Vorrei prendere in considerazione e portare alcune riflessioni  sull’importanza del Teatro di Figura  nella formazione e nella strutturazione del pensiero narrativo nella persona e delle ripercussioni che tale forma di rappresentazione teatrale ha nella crescita e nelle elaborazioni cognitive e relazionali principalmente nel bambino ma anche nell’adulto.

L’utilizzo di altro per rappresentare (oggetti, ombre, burattini, marionette) appartiene a tutte le culture e si potrebbe forse sostenere che il bisogno di comunicazione mediante l’utilizzo di oggetti mediatori che permettono un distacco dalla propria integrità corporea, sia innato.

L’origine di questo processo potrebbe essere ricercato nelle prime fasi di vita del bambino quando verso gli 8-9 mesi inizia a sviluppare il gesto dell’indicare, utilizzando il dito indice, come momento per uscire dal proprio mondo e agire sul mondo.

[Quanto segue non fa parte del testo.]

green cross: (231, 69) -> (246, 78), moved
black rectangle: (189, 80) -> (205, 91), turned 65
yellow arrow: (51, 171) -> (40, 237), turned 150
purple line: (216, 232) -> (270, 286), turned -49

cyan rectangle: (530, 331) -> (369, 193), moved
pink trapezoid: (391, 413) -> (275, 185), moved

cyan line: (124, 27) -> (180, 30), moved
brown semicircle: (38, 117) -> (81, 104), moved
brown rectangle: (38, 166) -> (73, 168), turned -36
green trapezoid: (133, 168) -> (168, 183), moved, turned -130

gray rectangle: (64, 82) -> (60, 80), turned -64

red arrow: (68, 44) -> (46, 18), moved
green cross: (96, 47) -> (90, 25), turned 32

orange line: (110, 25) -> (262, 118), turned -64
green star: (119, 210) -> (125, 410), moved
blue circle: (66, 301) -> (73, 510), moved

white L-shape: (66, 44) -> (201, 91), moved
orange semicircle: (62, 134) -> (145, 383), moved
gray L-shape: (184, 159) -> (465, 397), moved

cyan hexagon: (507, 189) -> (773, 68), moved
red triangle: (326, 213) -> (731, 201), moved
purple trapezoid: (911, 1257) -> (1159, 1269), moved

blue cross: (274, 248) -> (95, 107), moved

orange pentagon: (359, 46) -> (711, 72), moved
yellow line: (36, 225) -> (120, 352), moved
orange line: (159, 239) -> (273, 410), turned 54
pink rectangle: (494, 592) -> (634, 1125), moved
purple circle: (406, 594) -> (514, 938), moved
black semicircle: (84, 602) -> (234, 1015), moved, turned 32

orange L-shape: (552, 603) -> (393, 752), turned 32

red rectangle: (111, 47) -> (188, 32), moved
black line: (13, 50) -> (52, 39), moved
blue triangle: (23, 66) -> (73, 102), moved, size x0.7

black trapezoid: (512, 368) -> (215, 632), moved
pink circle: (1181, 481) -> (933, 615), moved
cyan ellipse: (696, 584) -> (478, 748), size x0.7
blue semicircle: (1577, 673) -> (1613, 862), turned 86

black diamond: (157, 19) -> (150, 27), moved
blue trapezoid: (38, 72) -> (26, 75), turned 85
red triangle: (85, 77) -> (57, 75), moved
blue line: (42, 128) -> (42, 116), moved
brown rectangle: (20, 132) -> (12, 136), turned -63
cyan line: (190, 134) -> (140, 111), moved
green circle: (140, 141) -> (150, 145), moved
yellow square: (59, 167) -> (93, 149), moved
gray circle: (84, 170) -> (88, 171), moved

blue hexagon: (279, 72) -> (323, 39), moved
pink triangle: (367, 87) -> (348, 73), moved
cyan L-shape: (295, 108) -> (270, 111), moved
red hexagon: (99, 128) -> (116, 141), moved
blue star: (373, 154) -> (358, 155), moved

Non credo sia un caso se noi burattinai facciamo parlare i nostri personaggi principalmente infilando le loro teste sul medesimo dito.

L’oggetto assume una doppia valenza nel momento che è scelto o progettato, per cui diventa carico di investimento emotivo,  portatore di valenze affettive, ma nel momento della messa in scena invece assume un ruolo di presenza e di parola, è tramite tra l’attore che si nega scomparendo dietro il teatrino e il pubblico.

Ciò che sostiene questo tramite è la narrazione o meglio l’intreccio delle sequenze narrative.

 

Il dipanarsi di queste sequenze  permette di organizzare meglio l’esperienza nel rapporto con la realtà.

Questa peculiarità si intraprende verso i due – tre anni di vita quando si entra normalmente nella fase di gioco simbolico, il gioco del far finta, ed è costruita precedentemente sviluppando processi di attenzione alle espressioni facciali (della mamma), e all’espressione verbale, alla direzione del suo sguardo, alle capacità imitative sia gestuali che vocali,  processi che porteranno in seguito alla capacità di “costruire una storia”.

Il gioco di finzione secondo alcuni autori non è solo agire come se ciò fosse legato ad un fatto comportamentale (uso una banana per fare un telefono)  ma è uno stato mentale legato a meta-rappresentazioni (comprendo che la banana non è un telefono e che i telefoni non sono commestibili.)

La capacità del bambino di entrare e uscire dai diversi ruoli permette di fare esperienza e di sviluppare un mondo di relazioni, di segnare la sua capacità di comprendere i rapporti con i suoi simili e gli stati mentali altrui.

Caratteristiche della narrazione. Per questi brevi concetti mi rifaccio a Bruner !991

Sequenzialità – Il tempo del racconto è un “tempo umano “ sono gli eventi che lo scandiscono, che danno significato alla narrazione.

Particolarità  - La narrazione tratta di questioni specifiche.

Riferimento e stati intenzionali – I personaggi compiono azioni sulla base delle loro credenze, la narrazione ci fornisce un mezzo perché un personaggio agisce in un certo modo. Anche il contesto è importante, il significato non dipende solo dai segni ma anche da chi li interpreta.

Canonicità e violazione – La narrazione ha bisogno di un evento precipitante, equilibrio e disequilibrio.

Opacità referenziale – La narrazione ha bisogno di verosimiglianza.

Composizione della rappresentazione – Attore, azione (comportamenti), scopo (la meta), scena, strumento (strategia), sono le basi per lo sviluppo del pensiero.

Incertezza -  La narrazione ha a che fare con l’uomo e quindi con instabili certezze, inoltre il racconto è narrato in modo congiuntivo e quindi lascia aperta alla contrattazione i significati del racconto.

Questo sistema di utilizzo della narrazione per evolvere dal punto di visto cognitivo non si costruisce solamente con stratificazioni ma viene di volta in volta modificato e variato quando si mettono insieme nuove classificazioni narrative.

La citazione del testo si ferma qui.